Today marks the 40 year anniversary of the assassination of Dr. Martin Luther King, Jr. There were a ton of different glossys I could have gone with to accompany this post - the brothers pointing from the balcony in the direction of the shot, the brothers huddled around Martin's lifeless body pressing a handkerchief to the side of his face where the bullet removed half his jaw, but I prefer this one. A simple picture of Martin gettin' his laugh on.
It's hard to imagine the pressures and burdens that Martin had to deal with on a daily basis as the civil rights movement was building to critical mass, but by all accounts, Martin liked to get his laugh on as well and I'm sure it helped him as it helped many folks in the southside nation make it through those dark times - laughin' to keep from cryin'. Laughter, like love is a powerful thing, y'all. Don't underestimate it.

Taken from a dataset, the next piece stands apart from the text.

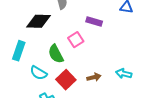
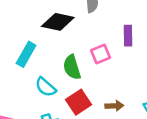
purple rectangle: (94, 22) -> (128, 36), turned 63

What's also hard to imagine is what it felt like the day Martin got shot - a man who carried the hopes of the southside nation everywhere he went, a man who the southside nation could look to and see hope. To have that snatched away so suddenly and so violently must have been nearly unbearable...

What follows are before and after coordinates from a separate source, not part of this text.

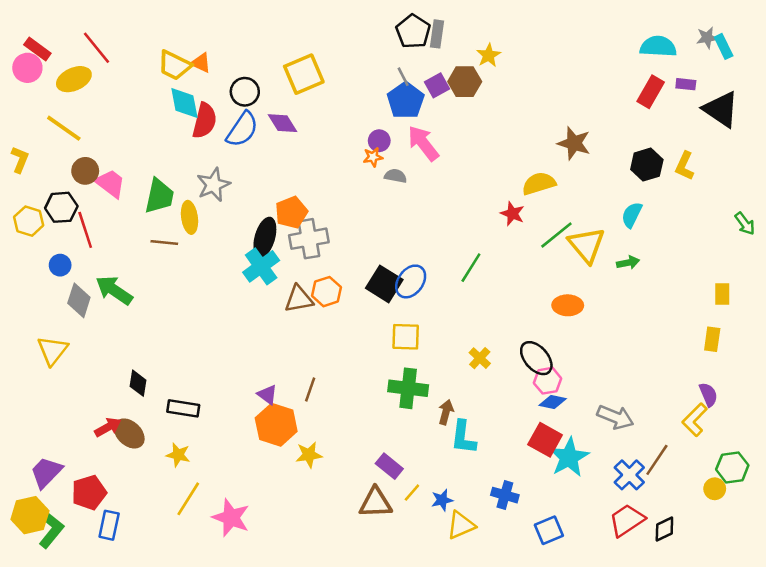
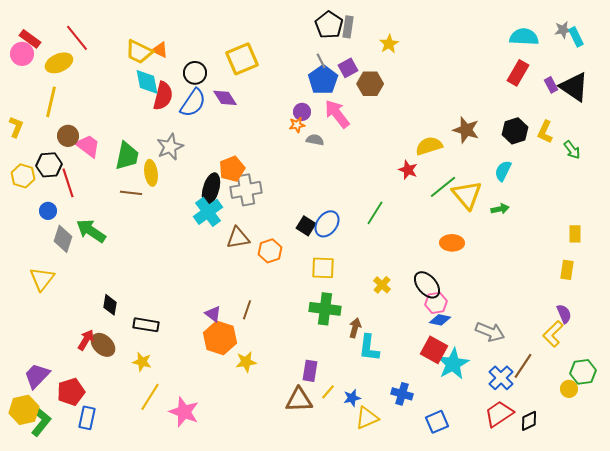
brown hexagon: (465, 82) -> (370, 84), moved
purple rectangle: (686, 84) -> (551, 85), moved, turned 56
yellow line: (64, 128) -> (51, 102), turned 68
brown star: (574, 143) -> (466, 130), moved
green arrow: (745, 224) -> (572, 150), moved
black square: (384, 284) -> (306, 226), size x0.7
orange hexagon: (326, 292) -> (270, 251), moved
red arrow: (108, 427) -> (86, 340), turned -30
purple rectangle: (389, 466) -> (310, 371), turned 60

A few days ago, when Smooth Barack was campaigning in Indiana, he referred to the speech Robert Kennedy made the night he learned that Martin had been assassinated. Kennedy was campaigning at the time for the '68 Democratic Presidential nomination and the room he addressed was full of southsiders who had yet to hear the terrible news. Kennedy's handlers tried to get him to skip the event, but he attended to deliver the news and give them something to think about. It's a short speech but powerful in its message - a message that I believe that Smooth Barack is still trying to get across to this day. One passage in particular rings true for ol Ty:
"What we need in the United States is not division; what we need in the United States is not hatred; what we need in the United States is not violence and lawlessness, but is love and wisdom, and compassion toward one another, and a feeling of justice toward those who still suffer within our country, whether they be white or whether they be black."
We'd all do well to pause for the cause and absorb these words.
Sleep well, brother Martin. Rest in peace knowing that your sacrifice was not in vain and that the message you planted decades ago in soil watered by your blood and the blood of others like you is growing stronger by the day and one fall day may soon begin bearing significant fruit.